● AIM OF THE EXERCISE: Look for "motorcycle" in each line of the entries, and return the matching lines.

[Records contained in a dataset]
+ + + + + + +

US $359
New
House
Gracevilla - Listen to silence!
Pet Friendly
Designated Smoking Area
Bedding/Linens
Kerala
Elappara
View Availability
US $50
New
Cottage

+ + + + + + +

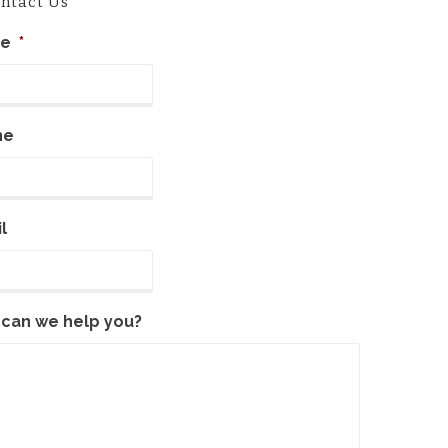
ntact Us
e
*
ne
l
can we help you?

+ + + + + + +

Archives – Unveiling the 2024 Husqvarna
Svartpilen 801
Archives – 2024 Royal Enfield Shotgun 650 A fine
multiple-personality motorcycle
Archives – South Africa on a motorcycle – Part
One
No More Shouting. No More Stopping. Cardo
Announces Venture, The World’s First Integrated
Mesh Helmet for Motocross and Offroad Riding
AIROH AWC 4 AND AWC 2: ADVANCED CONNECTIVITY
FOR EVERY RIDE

+ + + + + + +

● RESPONSE TO THIS TASK:
multiple-personality motorcycle
Archives – South Africa on a motorcycle – Part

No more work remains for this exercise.